Was ich an diesem Spiel so anspechend finde, ist das gesamte Drumherum. Das heißt Aufbau & Ausgestaltung der Spielwelt, der darin eingefädelte Handlungsstrang sowie die Spielmechanik. Zunächst einmal lässt sich das Spiel in drei Phasen einteilen. Die erste Phase verläuft sehr linear, beinhaltet verhältnismäßig kleinere Gameplay Häppchen und ist storyfokusierter. Mit Ausnahme eines kleinen Waldweges werden gerade anfangs die meisten Strecken mit der U-Bahn zurückgelegt und überhaupt findet die Spielhandlung überwiegend in urbanen Gegenden statt. Die zweite Phase des Spiels verläuft nun nicht mehr ganz so linear wie die erste. Man bekommt Zugang zur Weltkarte und kann nun neben der eigentlichen Ziel Location auch zu vorher bereisten Orten zurückkehren und sogar einen Abstecher zu optionalen Locations auf dem Kontinent, auf dem man sich gegenwärtig befindet, machen. Diese Phase ist schon ein ganzes Stück weit gameplaylastiger mit umfangreicheren Durchgangsgebieten. Als Spieler hat man dennoch relativ großen Einfluss darauf, ob man diesen Aspekt auf einem Minimum hält und mit der Spielhandlung zügig vorranschreitet, oder man eher Wert auf Erkundung und alles damit einhergehende legt. In der dritten Phase öffnet sich einem die gesamte Spielwelt komplett und kann diese eigenständig mit dem Heißluftballon erkunden, was ich besonders toll fand, denn man kann neben den Kontinenten und allem, was diese alleine schon zu bieten haben, nun auch noch zahlreiche optionale Locations, die auf kleineren Inseln verstreut liegen, bereisen. Ein weiterer Aspekt, auf den ich noch etwas genauer eingehen möchte, ist die Ausgestaltung der Spielwelt. Es gibt viele unterschiedliche Städte, die sehr kreativ gestaltet wurden, zumeist vor Leben sprühen und über das Standard Repertoire von einfachen Wohnhausern und den für RPGs typischen Dienstleistungsbauten weit hinausreichen. So gibt es unter anderem Hotels, Reisebüros, Lebensmittelgeschäfte, Restaurants & Cafés, Fabriken, eine Bankfiliale, eine Schule, eine Softwarefirma, das bereits erwähnte U-Bahn Netz, und so weiter. Die naturbelassenen Schauplätze, welche die Spielwelt komplettieren, sind ebenso hübsch gestaltet. Auch die Musik ist mir positiv aufgefallen. So kommen an mehreren Stellen im Spiel exzellente Midi Tunes zum Einsatz, die man (wenn überhaupt) nur selten in anderen RPG Maker Spielen zu hören bekommt.

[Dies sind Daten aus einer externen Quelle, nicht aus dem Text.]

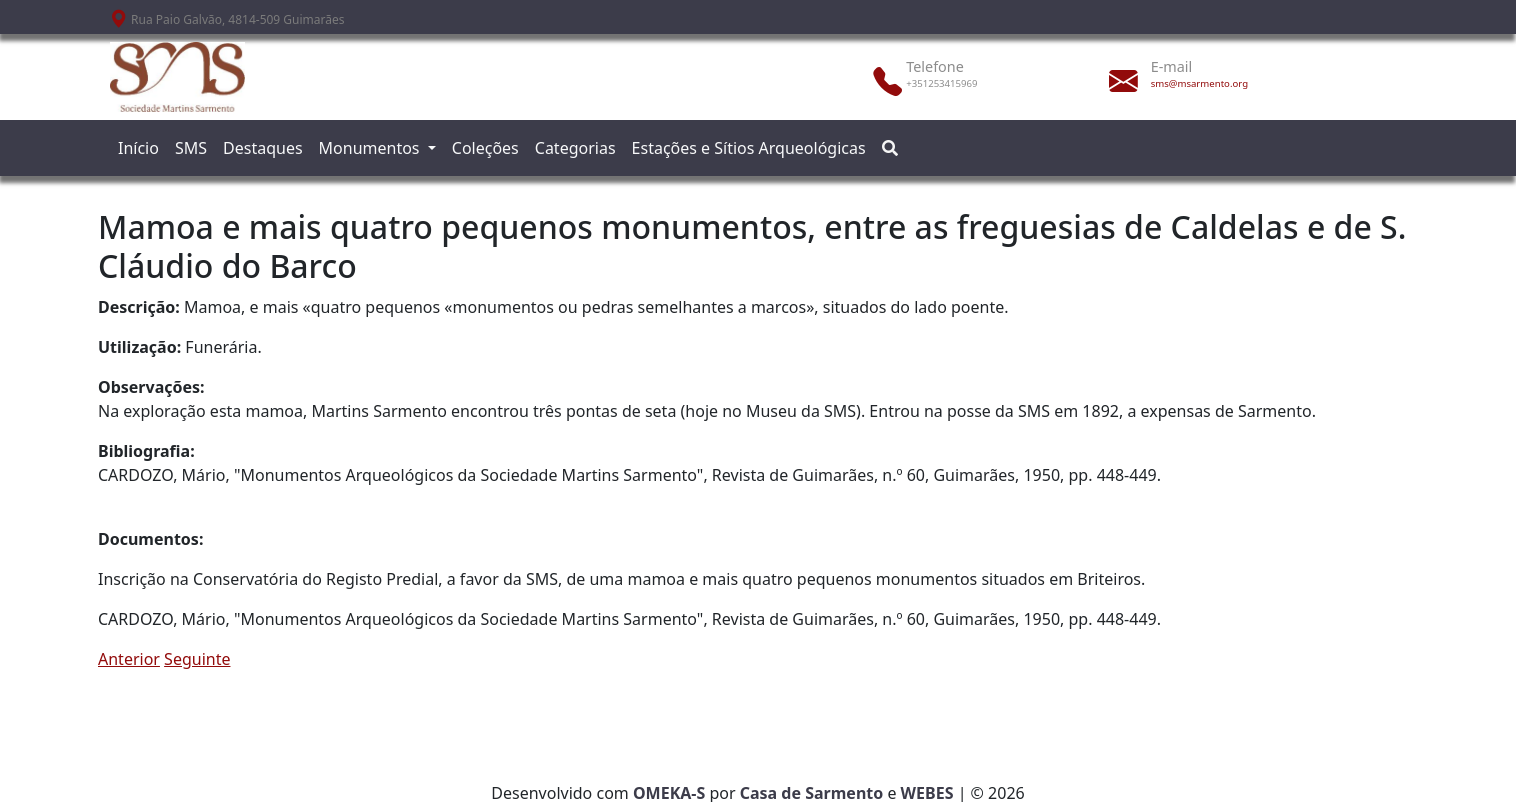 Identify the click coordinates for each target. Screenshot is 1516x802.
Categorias (575, 148)
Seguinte (197, 659)
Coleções (485, 148)
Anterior (129, 659)
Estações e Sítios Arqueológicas (749, 148)
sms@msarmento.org (1199, 83)
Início (138, 148)
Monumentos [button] (371, 148)
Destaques (263, 148)
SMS (191, 148)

Eine Sache, die ich allerdings überhaupt nicht gefeiert habe, war die sich abzeichnende Gruppendynamik. Über das anfängliche Genöle hier und da kann man noch easy hinweg sehen, aber spätestens ab dem 3. Kontinent ging mir das sich in Häufigkeit & Intensität steigernde Dauergezeter der Gruppe so langsam wirklich auf den Wecker. Eine Zeit lang hatte ich sogar den Eindruck, dass sich fast jeder Dialog nurnoch um den Umstand dreht, wie sich Miyavi zunehmend zum Außenseiter in der Gruppe stilisiert und die Sticheleien vom Rest der Gruppe auf sich zieht. Diese überflüssigen und leider auch immer länger werdenden Debatten nach jedem aufgelesenen Bishonen Bildchen (was für sich genommen eigentlich ein nettes Gimmik ist) tut sein Übriges. Schade, dass die Sympathie zu den Charakteren, die ich anfangs eigentlich noch ganz dufte fand, aufgrund dieser unnötigen Diss Tiraden und anderen Unlustigkeiten, die wohl zeigen sollen, wie wenig ernst sich das Spiel nimmt (als ob das Not täte) darunter leidet.

Alles in allem ist Died Down Song ein umfangreiches Qualitätsspiel, das ich den RPG Maker Fans da draußen, sofern sie es noch nicht kennen sollten, uneingeschränkt empfehlen kann.